--- Task instructions ---
Everything from the line with "e 15 octobre 2025, l’Américain Jim" to the last line of the material below is what to reproduce, exactly and with no other lines.

--- Input data ---
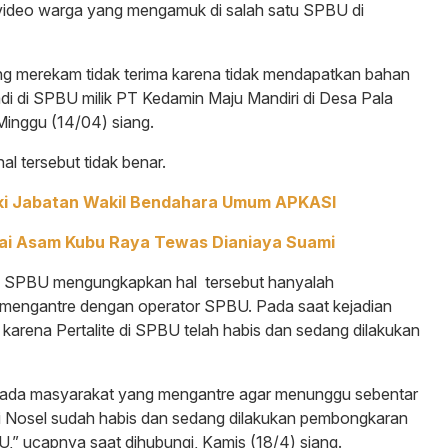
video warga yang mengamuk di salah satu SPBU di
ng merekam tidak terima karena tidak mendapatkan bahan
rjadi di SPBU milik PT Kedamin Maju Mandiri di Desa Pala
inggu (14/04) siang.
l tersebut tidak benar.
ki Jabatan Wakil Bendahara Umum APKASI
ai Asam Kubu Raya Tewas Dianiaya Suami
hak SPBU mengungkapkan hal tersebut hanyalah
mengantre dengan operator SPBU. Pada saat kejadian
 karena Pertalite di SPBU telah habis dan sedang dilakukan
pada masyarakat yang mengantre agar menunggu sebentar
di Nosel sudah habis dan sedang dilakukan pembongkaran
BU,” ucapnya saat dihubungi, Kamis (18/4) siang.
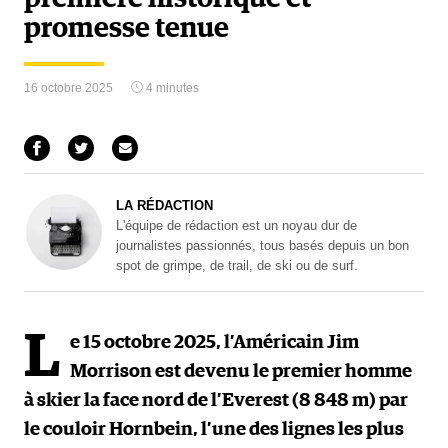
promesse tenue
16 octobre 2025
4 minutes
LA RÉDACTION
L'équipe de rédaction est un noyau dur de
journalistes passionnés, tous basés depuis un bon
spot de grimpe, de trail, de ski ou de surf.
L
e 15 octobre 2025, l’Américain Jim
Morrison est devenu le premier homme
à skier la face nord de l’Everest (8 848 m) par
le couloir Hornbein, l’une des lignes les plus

--- The completed task ---
e 15 octobre 2025, l’Américain Jim
Morrison est devenu le premier homme
à skier la face nord de l’Everest (8 848 m) par
le couloir Hornbein, l’une des lignes les plus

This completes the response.